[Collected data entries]

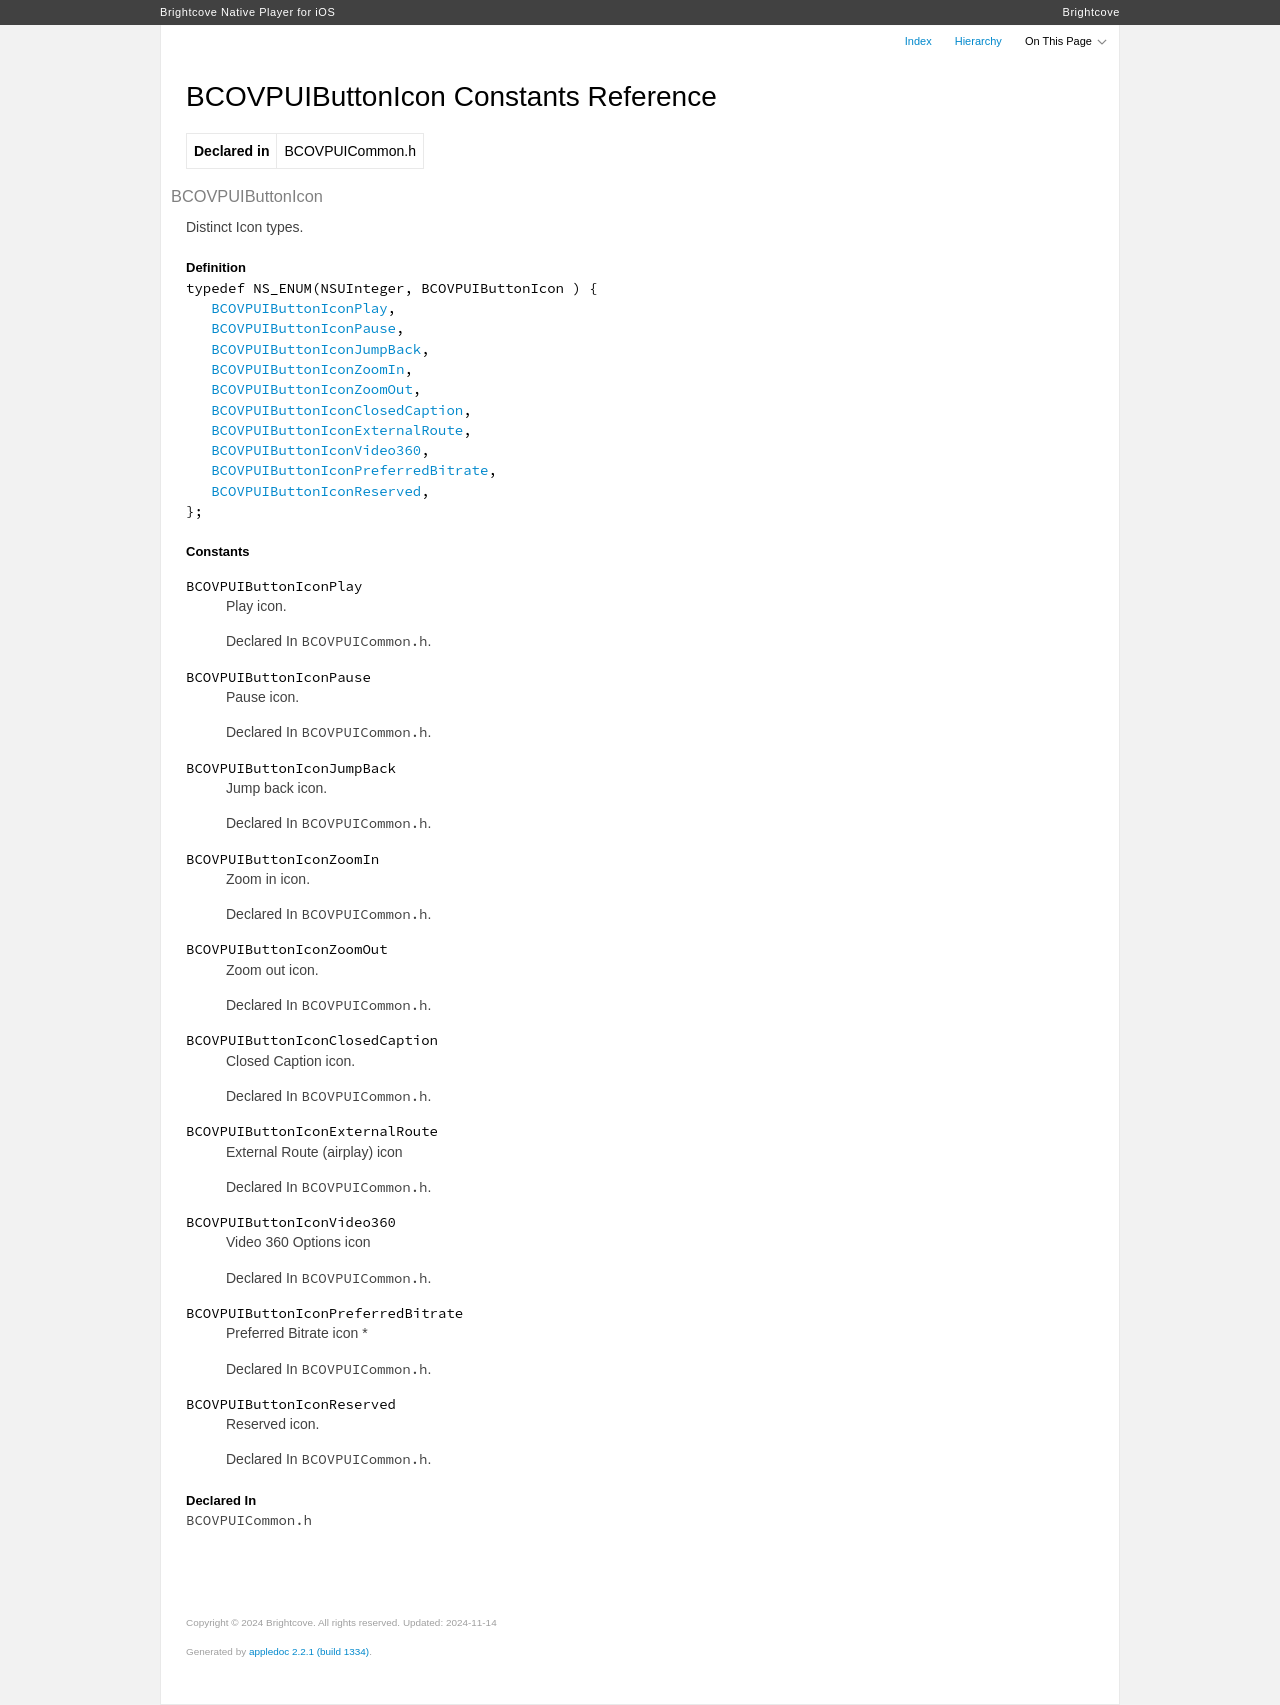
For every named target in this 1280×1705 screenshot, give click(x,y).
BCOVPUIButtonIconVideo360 (316, 450)
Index (918, 41)
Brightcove (1091, 12)
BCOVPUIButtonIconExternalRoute (337, 430)
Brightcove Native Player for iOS (247, 12)
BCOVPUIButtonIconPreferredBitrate (349, 470)
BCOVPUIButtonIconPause (303, 328)
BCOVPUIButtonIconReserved (316, 491)
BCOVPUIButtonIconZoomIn (307, 369)
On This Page (1067, 41)
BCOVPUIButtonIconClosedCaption (337, 410)
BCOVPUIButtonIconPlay (299, 308)
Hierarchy (978, 41)
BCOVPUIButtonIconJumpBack (316, 349)
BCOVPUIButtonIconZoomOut (312, 389)
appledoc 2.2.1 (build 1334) (309, 1651)
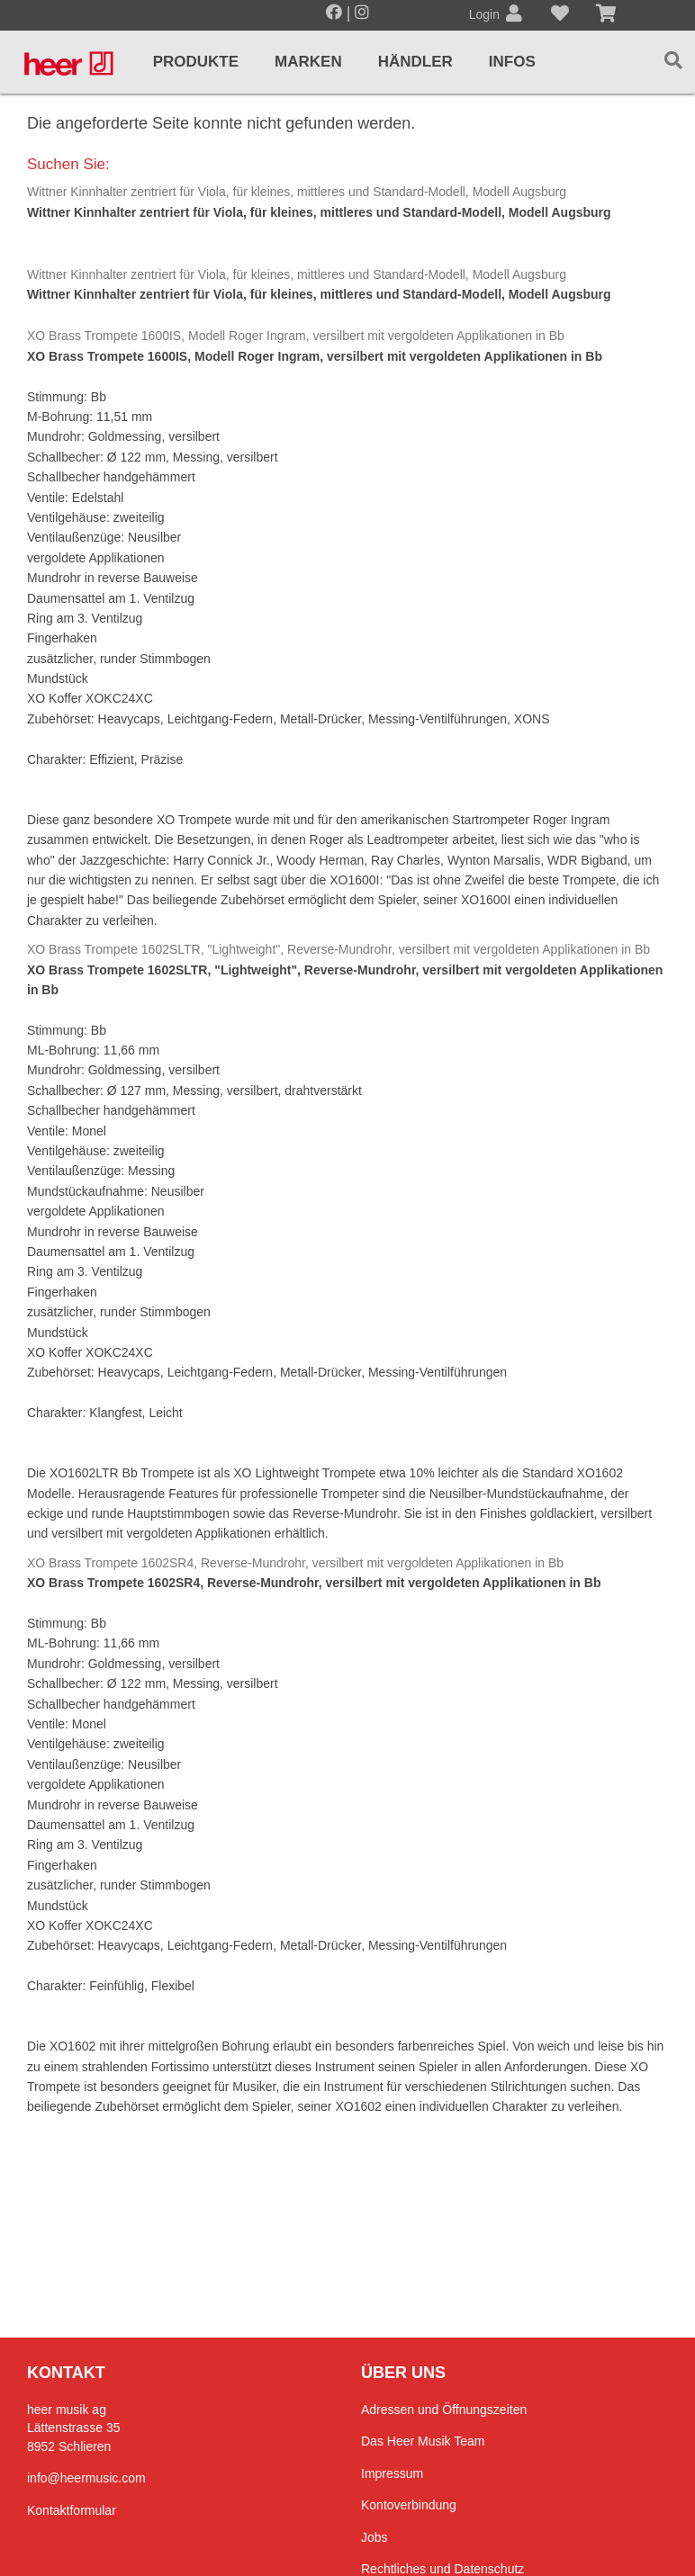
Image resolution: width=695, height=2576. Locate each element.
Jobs (374, 2537)
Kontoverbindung (408, 2505)
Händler (415, 61)
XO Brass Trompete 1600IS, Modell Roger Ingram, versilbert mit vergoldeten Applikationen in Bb (295, 335)
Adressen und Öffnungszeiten (444, 2409)
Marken (308, 61)
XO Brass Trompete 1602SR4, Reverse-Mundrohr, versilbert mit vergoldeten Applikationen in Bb (295, 1563)
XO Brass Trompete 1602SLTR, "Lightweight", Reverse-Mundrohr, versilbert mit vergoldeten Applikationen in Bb (338, 949)
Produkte (196, 61)
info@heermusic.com (86, 2478)
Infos (512, 61)
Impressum (392, 2473)
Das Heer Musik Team (422, 2441)
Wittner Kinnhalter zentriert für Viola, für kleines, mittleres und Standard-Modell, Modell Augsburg (296, 191)
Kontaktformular (71, 2510)
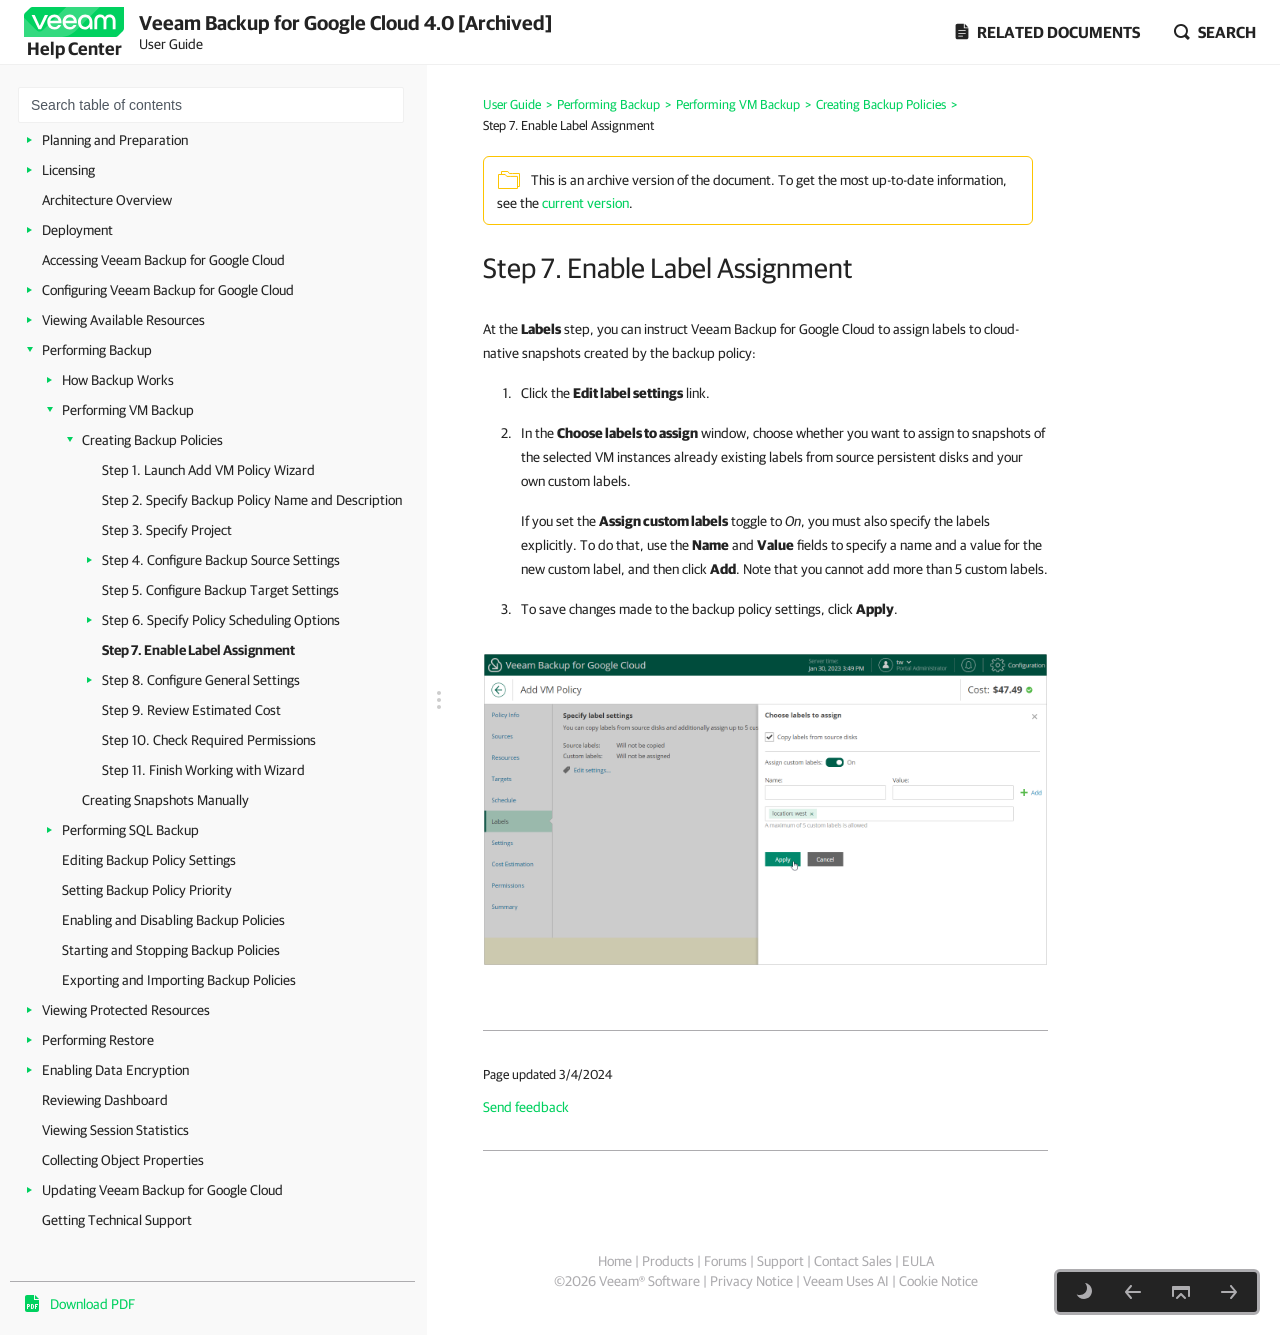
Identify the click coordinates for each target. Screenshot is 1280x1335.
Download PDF (92, 1304)
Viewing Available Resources (123, 320)
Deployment (77, 230)
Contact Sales (853, 1261)
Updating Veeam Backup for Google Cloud (162, 1190)
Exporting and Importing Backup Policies (179, 980)
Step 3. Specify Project (167, 530)
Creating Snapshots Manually (165, 800)
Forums (725, 1261)
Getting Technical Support (117, 1220)
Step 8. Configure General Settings (201, 680)
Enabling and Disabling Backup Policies (173, 920)
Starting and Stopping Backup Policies (171, 950)
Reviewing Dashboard (105, 1100)
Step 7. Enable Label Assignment (198, 650)
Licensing (68, 170)
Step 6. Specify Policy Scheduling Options (221, 620)
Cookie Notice (938, 1281)
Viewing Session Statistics (115, 1130)
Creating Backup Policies (152, 440)
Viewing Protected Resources (126, 1010)
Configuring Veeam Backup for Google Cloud (168, 290)
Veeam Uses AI (846, 1281)
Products (668, 1261)
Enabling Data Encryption (115, 1070)
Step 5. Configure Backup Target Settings (220, 590)
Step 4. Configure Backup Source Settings (221, 560)
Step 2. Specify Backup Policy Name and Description (252, 500)
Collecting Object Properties (123, 1160)
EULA (918, 1261)
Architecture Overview (107, 200)
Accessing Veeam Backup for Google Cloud (163, 260)
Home (615, 1261)
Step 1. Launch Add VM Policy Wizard (208, 470)
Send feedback (526, 1107)
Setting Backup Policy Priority (147, 890)
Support (780, 1261)
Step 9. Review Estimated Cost (191, 710)
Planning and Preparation (115, 140)
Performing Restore (98, 1040)
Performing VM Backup (128, 410)
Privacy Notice (751, 1281)
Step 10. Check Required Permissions (209, 740)
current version (585, 203)
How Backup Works (118, 380)
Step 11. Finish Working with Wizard (203, 770)
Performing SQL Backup (130, 830)
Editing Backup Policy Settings (149, 860)
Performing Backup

* _What is expected_
Starting at the line above that holds "info@heermusic.com (86, 2478)", return each line up to and including the one that holds "Step 8. Configure General Settings (201, 680)", exactly as written, minus any pictures.

* _Result of the exercise_
info@heermusic.com (86, 2478)
Infos (512, 61)
Impressum (392, 2473)
Das Heer Musik Team (422, 2441)
Wittner Kinnhalter zentriert für Viola, für kleines, mittleres und Standard-Modell, Modell Augsburg (296, 191)
Kontaktformular (71, 2510)
Identify the click coordinates for each target. Screenshot is 1280x1335.
Download PDF (92, 1304)
Viewing Available Resources (123, 320)
Deployment (77, 230)
Contact Sales (853, 1261)
Updating Veeam Backup for Google Cloud (162, 1190)
Exporting and Importing Backup Policies (179, 980)
Step 3. Specify Project (167, 530)
Creating Snapshots Manually (165, 800)
Forums (725, 1261)
Getting Technical Support (117, 1220)
Step 8. Configure General Settings (201, 680)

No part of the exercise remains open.